* EXERCISE DETAILS
The reply must contain exactly the lines below from the one with "a 3-year high due to higher energy" down to the one with "Airbus A321-200", both included, and nothing more; please omit the pictures.

* DATA FOR REVIEW
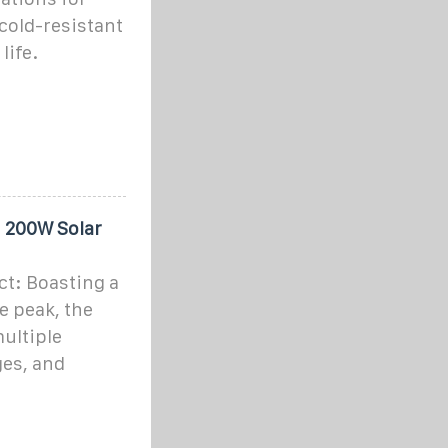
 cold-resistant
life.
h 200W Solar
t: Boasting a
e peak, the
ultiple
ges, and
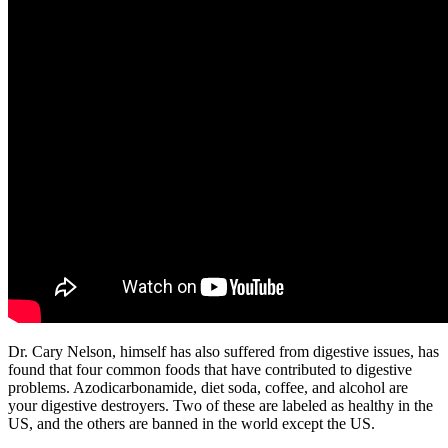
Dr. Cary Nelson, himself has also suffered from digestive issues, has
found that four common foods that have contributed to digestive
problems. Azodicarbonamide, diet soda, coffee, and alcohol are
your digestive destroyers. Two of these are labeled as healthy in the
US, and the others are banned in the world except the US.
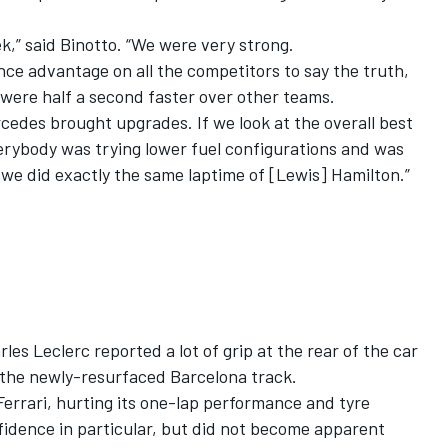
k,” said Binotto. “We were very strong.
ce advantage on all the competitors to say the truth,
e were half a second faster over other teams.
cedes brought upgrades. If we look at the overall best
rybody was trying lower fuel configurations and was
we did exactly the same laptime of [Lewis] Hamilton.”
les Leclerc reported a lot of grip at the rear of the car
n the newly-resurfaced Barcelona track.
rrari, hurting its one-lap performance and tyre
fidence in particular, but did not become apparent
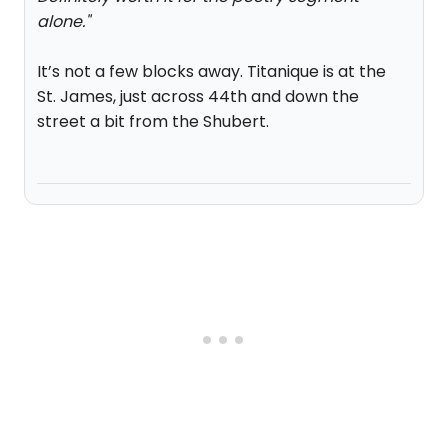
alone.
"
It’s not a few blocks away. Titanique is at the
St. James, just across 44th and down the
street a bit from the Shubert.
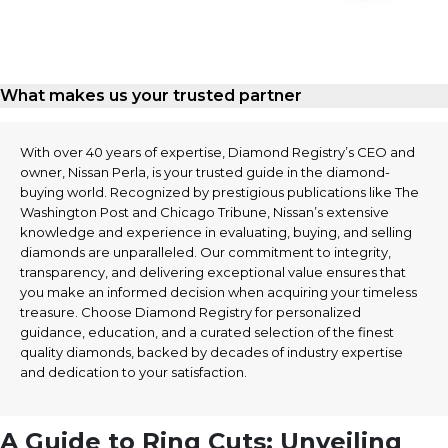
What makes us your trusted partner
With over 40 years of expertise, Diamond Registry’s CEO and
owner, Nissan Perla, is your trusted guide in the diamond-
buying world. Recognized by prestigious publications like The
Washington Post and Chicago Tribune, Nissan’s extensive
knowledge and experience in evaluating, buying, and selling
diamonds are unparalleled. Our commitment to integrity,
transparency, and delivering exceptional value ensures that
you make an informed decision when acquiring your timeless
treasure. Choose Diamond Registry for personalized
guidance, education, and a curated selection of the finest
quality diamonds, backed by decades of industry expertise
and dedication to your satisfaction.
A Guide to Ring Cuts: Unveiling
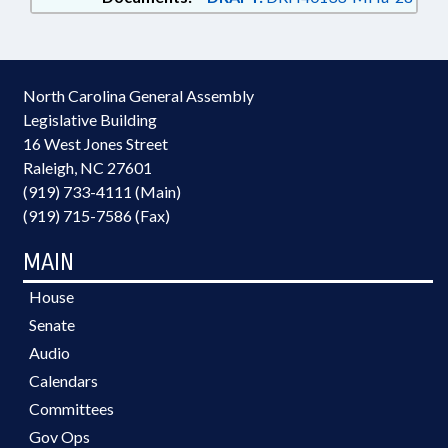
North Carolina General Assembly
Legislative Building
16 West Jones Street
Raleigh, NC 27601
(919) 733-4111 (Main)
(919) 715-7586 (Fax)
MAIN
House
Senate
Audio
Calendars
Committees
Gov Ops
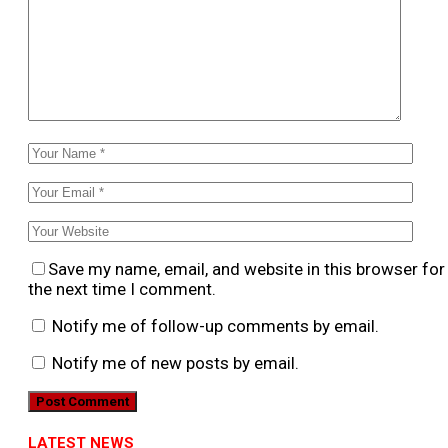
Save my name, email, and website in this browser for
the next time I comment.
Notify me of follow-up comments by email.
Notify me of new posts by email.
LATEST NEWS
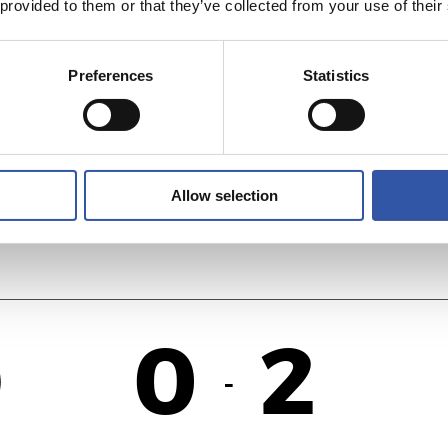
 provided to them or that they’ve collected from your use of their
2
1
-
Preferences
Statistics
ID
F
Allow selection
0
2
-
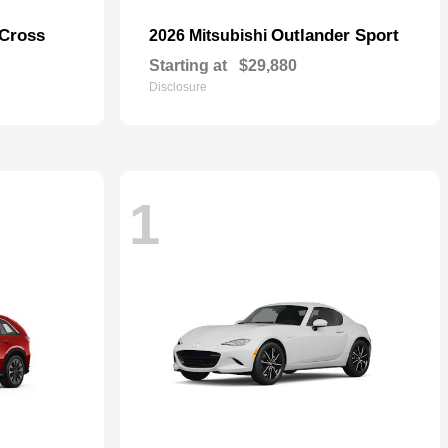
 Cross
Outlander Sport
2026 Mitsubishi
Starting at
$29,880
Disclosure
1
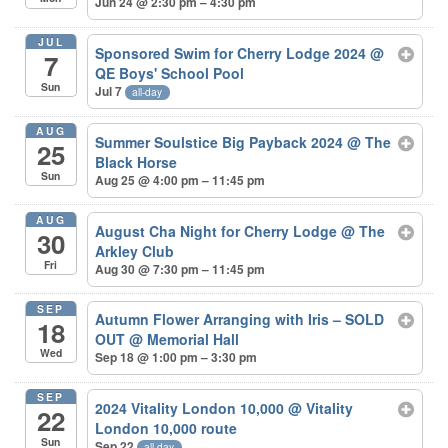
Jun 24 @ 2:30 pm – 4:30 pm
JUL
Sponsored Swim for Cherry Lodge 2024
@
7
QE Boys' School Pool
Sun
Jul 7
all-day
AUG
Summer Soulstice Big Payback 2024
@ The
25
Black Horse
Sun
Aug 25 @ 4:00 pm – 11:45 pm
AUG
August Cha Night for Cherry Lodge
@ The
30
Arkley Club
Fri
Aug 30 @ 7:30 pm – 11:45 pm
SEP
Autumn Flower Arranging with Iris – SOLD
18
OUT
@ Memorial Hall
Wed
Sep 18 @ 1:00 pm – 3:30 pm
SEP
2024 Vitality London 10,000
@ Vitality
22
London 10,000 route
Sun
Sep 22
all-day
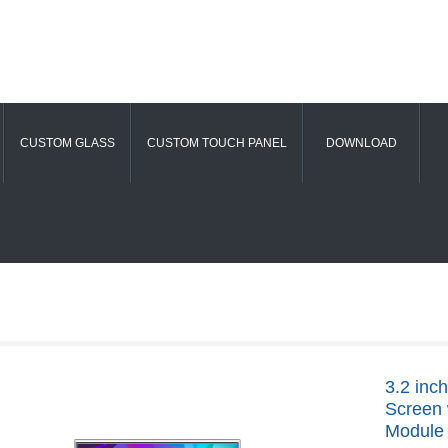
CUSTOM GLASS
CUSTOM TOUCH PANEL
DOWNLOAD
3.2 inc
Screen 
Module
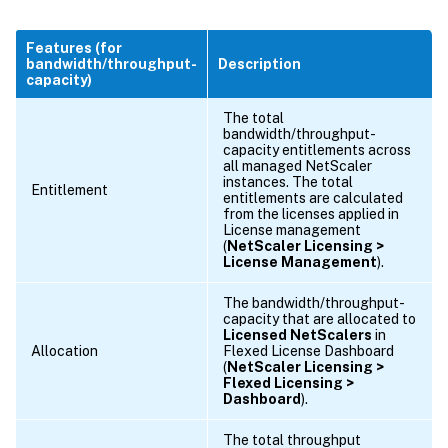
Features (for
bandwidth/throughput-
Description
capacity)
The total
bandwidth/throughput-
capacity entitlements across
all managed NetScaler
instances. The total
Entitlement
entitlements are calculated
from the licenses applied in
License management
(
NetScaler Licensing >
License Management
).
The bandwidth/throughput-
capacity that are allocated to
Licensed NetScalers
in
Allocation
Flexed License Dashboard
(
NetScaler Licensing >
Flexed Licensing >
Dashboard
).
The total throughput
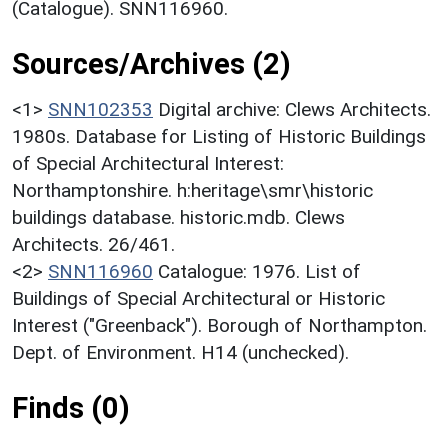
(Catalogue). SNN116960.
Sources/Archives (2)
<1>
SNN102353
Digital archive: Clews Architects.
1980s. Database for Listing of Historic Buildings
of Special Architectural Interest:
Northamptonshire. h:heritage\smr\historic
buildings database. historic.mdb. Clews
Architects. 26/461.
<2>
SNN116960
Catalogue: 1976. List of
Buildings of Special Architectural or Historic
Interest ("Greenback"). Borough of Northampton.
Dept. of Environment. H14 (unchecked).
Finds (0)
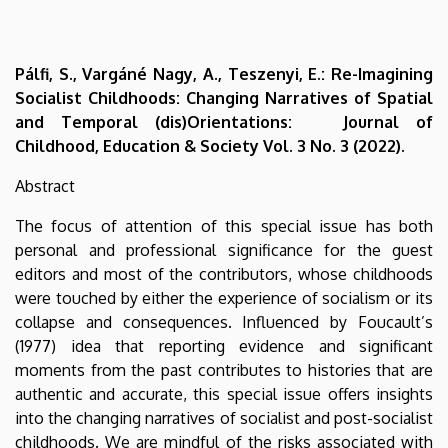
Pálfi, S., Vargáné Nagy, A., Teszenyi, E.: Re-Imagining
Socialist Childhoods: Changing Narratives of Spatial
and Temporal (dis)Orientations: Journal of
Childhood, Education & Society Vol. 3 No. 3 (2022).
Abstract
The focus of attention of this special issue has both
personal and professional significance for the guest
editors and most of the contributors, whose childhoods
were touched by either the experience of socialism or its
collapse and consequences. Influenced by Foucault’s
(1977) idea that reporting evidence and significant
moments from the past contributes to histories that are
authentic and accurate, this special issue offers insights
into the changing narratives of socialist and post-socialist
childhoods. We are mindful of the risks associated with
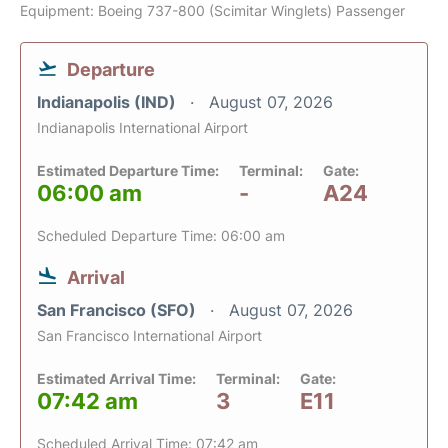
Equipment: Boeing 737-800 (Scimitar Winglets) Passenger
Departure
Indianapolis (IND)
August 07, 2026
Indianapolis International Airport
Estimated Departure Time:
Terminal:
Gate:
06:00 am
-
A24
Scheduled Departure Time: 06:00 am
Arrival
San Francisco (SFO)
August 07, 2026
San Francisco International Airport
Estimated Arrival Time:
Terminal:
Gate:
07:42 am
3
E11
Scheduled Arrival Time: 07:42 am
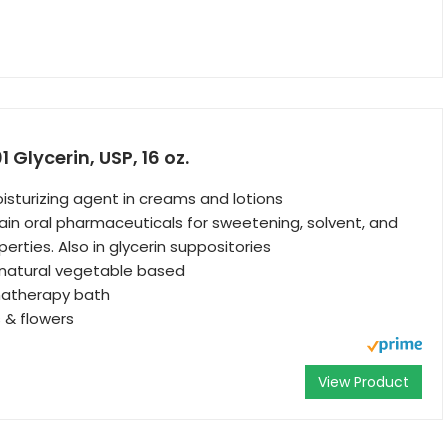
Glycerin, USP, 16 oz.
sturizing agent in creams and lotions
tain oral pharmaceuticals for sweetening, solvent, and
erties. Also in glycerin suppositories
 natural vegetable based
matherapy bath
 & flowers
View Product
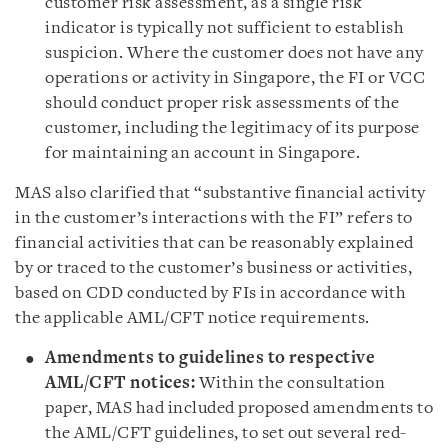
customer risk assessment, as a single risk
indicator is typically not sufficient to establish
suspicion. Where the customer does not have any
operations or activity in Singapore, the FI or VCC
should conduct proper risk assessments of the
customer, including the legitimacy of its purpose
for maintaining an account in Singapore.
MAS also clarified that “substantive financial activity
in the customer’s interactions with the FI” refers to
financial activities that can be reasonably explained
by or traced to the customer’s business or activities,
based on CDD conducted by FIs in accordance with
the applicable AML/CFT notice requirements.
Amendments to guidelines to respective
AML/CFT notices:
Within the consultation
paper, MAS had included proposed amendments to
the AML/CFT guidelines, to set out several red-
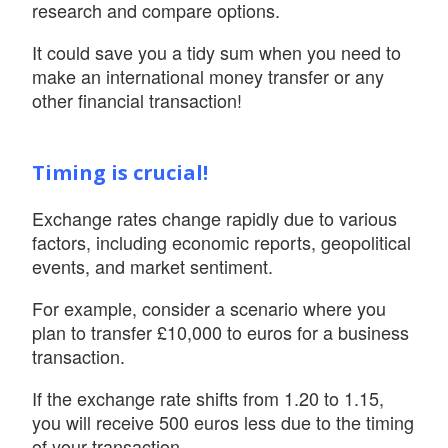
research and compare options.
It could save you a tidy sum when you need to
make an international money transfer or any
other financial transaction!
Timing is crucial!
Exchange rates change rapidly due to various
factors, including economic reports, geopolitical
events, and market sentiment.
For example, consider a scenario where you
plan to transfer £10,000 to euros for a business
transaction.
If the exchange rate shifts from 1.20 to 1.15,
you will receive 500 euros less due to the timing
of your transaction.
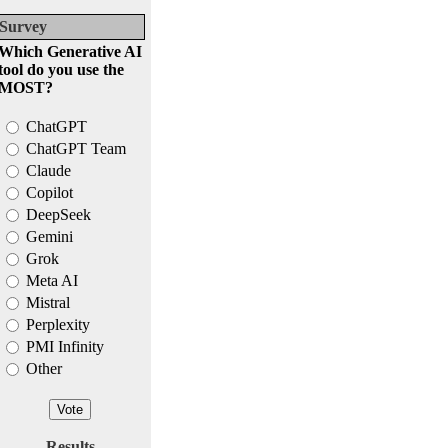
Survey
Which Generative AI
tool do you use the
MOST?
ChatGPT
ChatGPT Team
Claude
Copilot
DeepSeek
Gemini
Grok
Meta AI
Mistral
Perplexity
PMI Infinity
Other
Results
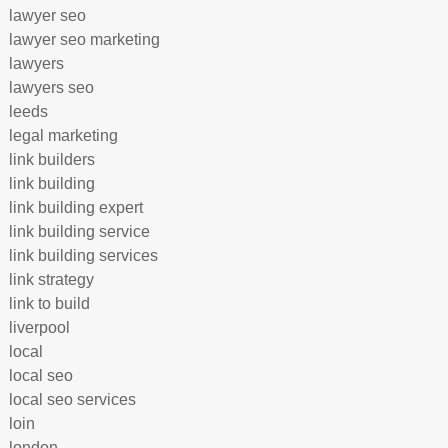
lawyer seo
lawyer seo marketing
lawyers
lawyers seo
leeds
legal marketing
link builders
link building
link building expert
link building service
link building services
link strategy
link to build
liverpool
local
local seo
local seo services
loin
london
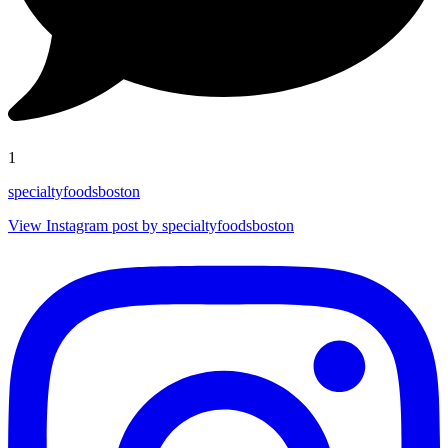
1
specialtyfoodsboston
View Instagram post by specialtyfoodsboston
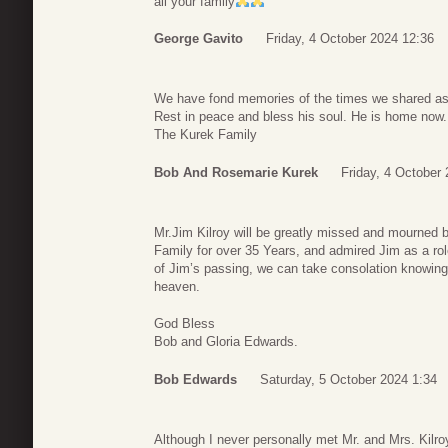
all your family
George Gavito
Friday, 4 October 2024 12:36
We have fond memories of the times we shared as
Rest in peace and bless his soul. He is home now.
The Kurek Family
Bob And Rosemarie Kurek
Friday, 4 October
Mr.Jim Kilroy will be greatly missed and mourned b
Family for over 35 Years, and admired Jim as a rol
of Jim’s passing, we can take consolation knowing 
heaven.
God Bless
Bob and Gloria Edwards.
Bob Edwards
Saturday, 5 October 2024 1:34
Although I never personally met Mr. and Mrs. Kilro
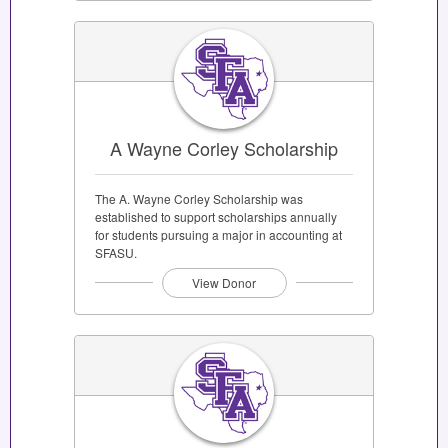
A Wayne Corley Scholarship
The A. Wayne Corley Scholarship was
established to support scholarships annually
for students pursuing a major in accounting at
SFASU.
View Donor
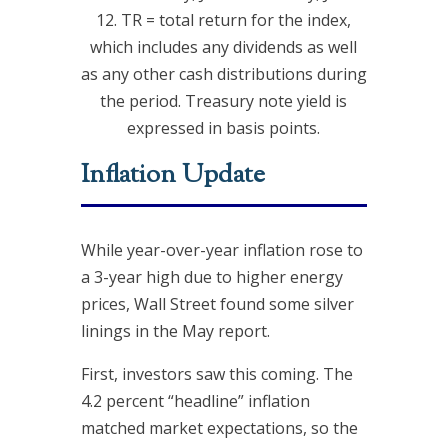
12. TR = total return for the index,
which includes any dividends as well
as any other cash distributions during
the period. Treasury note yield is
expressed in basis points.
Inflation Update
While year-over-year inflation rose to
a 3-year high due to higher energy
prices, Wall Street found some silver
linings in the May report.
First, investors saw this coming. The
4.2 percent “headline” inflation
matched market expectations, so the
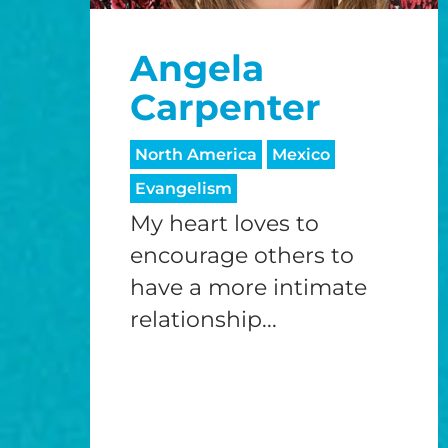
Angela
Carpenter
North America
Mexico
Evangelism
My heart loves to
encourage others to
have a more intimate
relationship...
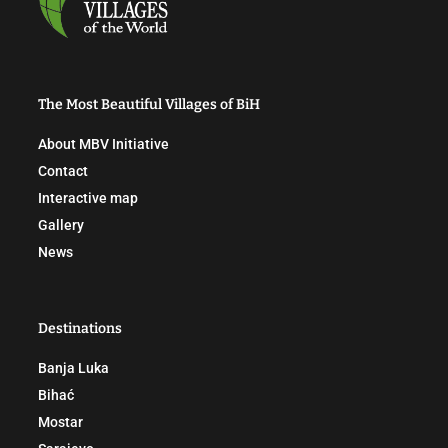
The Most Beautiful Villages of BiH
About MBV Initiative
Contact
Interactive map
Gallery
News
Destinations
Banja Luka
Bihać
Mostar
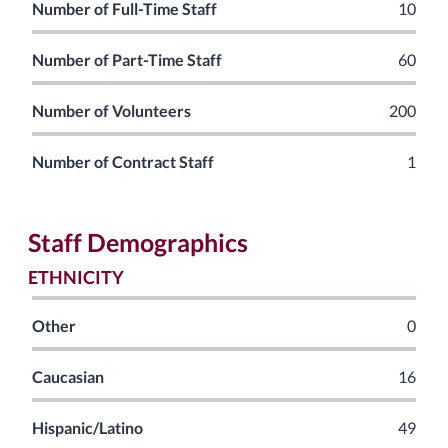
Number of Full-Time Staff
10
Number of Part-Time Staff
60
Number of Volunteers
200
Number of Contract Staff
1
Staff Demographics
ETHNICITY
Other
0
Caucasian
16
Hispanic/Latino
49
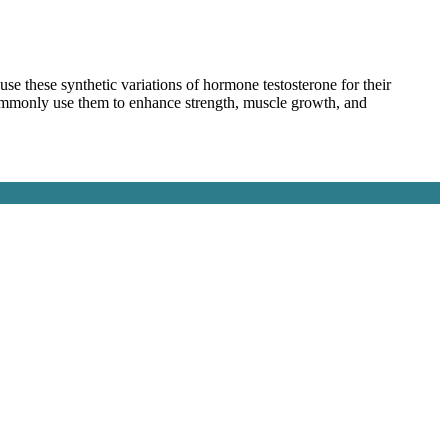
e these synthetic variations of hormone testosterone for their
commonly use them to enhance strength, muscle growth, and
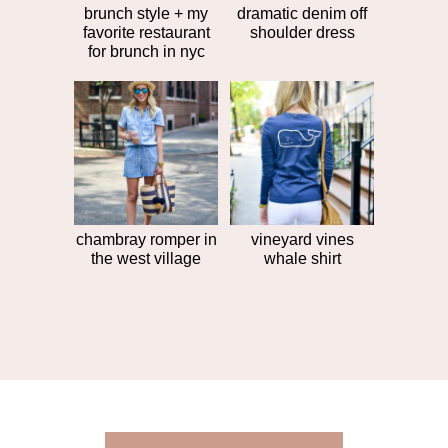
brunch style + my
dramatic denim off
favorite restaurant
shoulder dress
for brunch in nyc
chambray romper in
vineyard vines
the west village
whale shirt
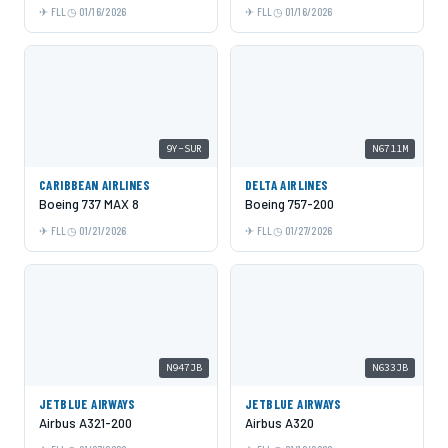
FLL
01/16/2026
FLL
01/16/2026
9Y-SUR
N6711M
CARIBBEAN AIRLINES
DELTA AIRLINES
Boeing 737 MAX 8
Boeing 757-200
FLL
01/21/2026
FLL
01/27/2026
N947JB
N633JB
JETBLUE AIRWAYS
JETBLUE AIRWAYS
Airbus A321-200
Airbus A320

* RESULT OF THE TASK
a 3-year high due to higher energy
prices, Wall Street found some silver
linings in the May report.
First, investors saw this coming. The
4.2 percent “headline” inflation
matched market expectations, so the
Angela
Carpenter
North America
Mexico
Evangelism
My heart loves to
encourage others to
have a more intimate
relationship...
The Most Beautiful Villages of BiH
About MBV Initiative
Contact
Interactive map
Gallery
News
Destinations
Banja Luka
Bihać
Mostar
Number of Full-Time Staff
10
Number of Part-Time Staff
60
Number of Volunteers
200
Number of Contract Staff
1
Staff Demographics
ETHNICITY
Other
0
Caucasian
16
Hispanic/Latino
49
e these synthetic variations of hormone testosterone for their
commonly use them to enhance strength, muscle growth, and
brunch style + my
dramatic denim off
favorite restaurant
shoulder dress
for brunch in nyc
chambray romper in
vineyard vines
the west village
whale shirt
FLL
01/16/2026
FLL
01/16/2026
9Y-SUR
N6711M
CARIBBEAN AIRLINES
DELTA AIRLINES
Boeing 737 MAX 8
Boeing 757-200
FLL
01/21/2026
FLL
01/27/2026
N947JB
N633JB
JETBLUE AIRWAYS
JETBLUE AIRWAYS
Airbus A321-200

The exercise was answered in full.